For 20 hours without any contact to other people or the outside world. In nature. Nothing that can divert your attention from yourself or your thoughts. No mobile phone, no books, no letters, no pictures, no diary, no watch. That means timeless, unforced, somewhat free. Free to focus on yourself and your thoughts and collect them on an empty sheet of paper. To have time.

This is the “Solo” during KUS.

A backpack filled with a few things to eat, some water to drink, warm clothes, a flashlight, a hammock, a sleeping back, a (foam) mat, those white paper sheets, pencils, and an envelope. Because everything that we’ve written down will be send to us 6 months after our arrival in Kiel. What carries us through these lonely hours was a good spirit and a little bit of bravery, as this experience isn’t always the easiest. Being alone can be scary and challenging.

Toni and Amelie S. were in an extra special situation: they turned 16 on the second day and as you can imagine it is very special waking up and being not only without your home family, but also being without anyone else. Without the members of the KUS-family, without your friends, without someone to congratulate you or sing you a birthday song. A completely new situation that also has some cool features like sleeping long or a chocolate egg that Lukas put near both of them during one of his safety rounds as a little birthday surprise. Iris and Lukas (teachers) were always nearby in the basecamp. You could come there if you needed people around you or somebody to talk to. Luckily nobody needed to use this safety net.

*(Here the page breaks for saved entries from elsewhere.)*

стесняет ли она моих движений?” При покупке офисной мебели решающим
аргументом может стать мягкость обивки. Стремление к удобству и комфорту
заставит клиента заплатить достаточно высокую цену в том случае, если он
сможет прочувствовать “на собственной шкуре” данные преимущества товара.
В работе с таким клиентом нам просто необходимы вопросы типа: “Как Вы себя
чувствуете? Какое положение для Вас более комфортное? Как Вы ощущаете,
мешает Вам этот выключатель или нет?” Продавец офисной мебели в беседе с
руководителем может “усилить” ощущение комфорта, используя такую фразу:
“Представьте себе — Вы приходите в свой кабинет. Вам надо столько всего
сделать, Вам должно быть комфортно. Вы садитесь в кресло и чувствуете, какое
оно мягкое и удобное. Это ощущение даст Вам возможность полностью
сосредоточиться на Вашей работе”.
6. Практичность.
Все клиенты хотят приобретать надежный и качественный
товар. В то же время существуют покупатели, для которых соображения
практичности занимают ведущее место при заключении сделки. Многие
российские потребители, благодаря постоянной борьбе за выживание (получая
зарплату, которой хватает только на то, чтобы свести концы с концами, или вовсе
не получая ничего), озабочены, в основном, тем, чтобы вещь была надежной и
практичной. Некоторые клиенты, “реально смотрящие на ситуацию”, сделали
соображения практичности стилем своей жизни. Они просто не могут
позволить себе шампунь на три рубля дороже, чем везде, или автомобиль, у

When we came back together there was a very exceptional but beautiful silence. Everyone was grounded, was happy, was thoughtful. I think we seemed a bit like new humans. A bit better humans in some way. So, to be alone, can change your mindset, your feelings and yourself in a positive way. And being alone isn’t being alone, alone isn’t lonely.  Being alone (in that way) is incredible and unique.